The effect of the dismissals soon began to manifest itself in complaints and remonstrances. Of Balla, in the county of Mayo, we read that the order was rigidly enforced there, that the people had no seed to sow their land, and that there was no provision for supplying them with food. All remonstrance with the inspecting officer, writes a correspondent from Ballyglass, in the same county, is useless; he said the Government orders were peremptory. No seed. No food.
Ballnigh, Co. Cavan: Twenty per cent. dismissed, no provision whatever having been made for their support.
Enniscorthy, Co. Wexford: No provision made to supply food to the dismissed labourers.
Clones, Co. Monaghan: No provision.
Maryborough, Queen's Co.: No means of support.
Clonmel, Tipperary: No provision.
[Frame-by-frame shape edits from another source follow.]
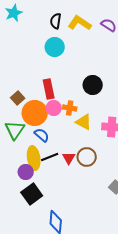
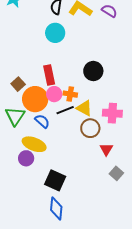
black line: (50, 157) -> (65, 110), moved
brown circle: (87, 157) -> (90, 128), moved
yellow ellipse: (34, 158) -> (34, 144), turned -60
red triangle: (69, 158) -> (106, 149), moved
black square: (32, 194) -> (55, 180), moved, turned -30

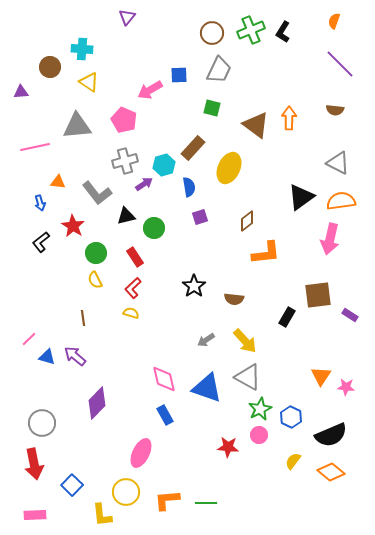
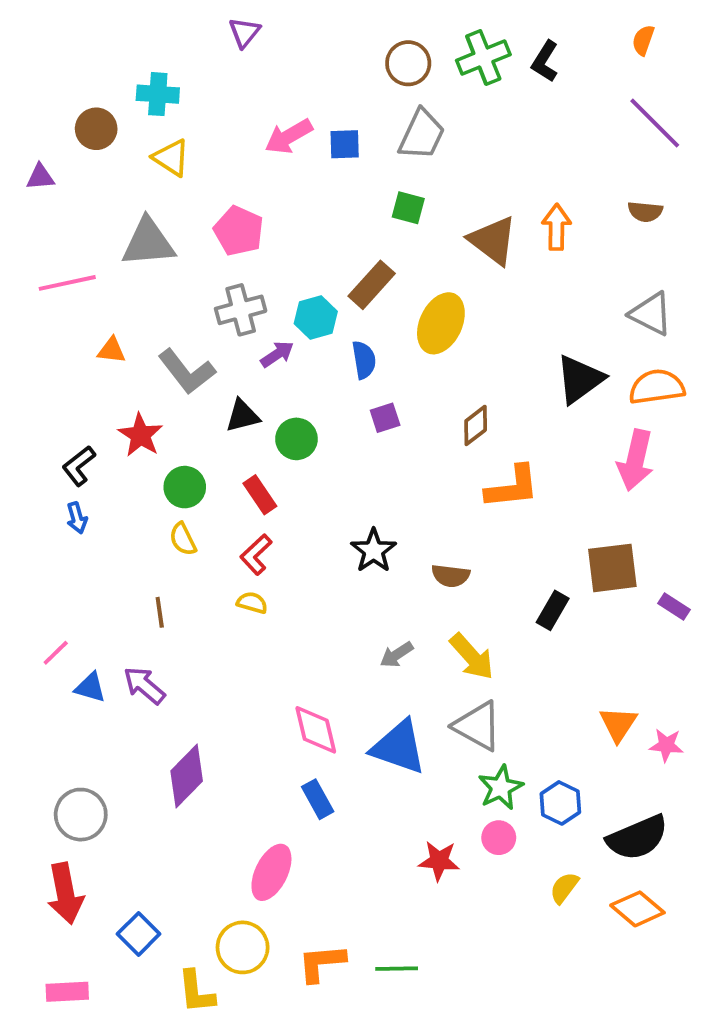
pink arrow: (150, 90) -> (289, 136), moved
blue arrow: (40, 203) -> (77, 518), moved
The relief committee under the new Act is in course of organization, but some time must elapse before it can afford relief.
From persons who were in possession of some land, the first twenty per cent., as we have seen, were to be selected for dismissal, but in Kilnaleck, in the County of Cavan, all those employed on the public works were about equally destitute, so that the twenty per cent. with land could not be furnished: lots had to be cast, and those on whom the lot for dismissal fell received it like a sentence of death. Of course the Board of Works felt they were best carrying out the intentions of Government by dismissing the full twenty per cent. at Kilnaleck.
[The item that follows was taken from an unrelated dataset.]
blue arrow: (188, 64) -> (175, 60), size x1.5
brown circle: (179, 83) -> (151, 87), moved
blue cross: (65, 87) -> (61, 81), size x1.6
The state of things in Cashel was this: the twenty per cent. were dismissed before the committee had any preparation made, or was, in fact, appointed. The old committee had emphatically protested against the dismissal, and published a resolution condemnatory of it, as an inexcusable cruelty. Although twenty per cent. of the labouring population were turned adrift in that locality, not one supernumerary was disemployed. No pay-clerk lost his salary, though his labour was diminished by one-fifth; no check-clerk was dismissed, though there were twenty per cent. fewer to check; no steward or under-steward was displaced. Such are specimens of the accounts from nearly every part of the country.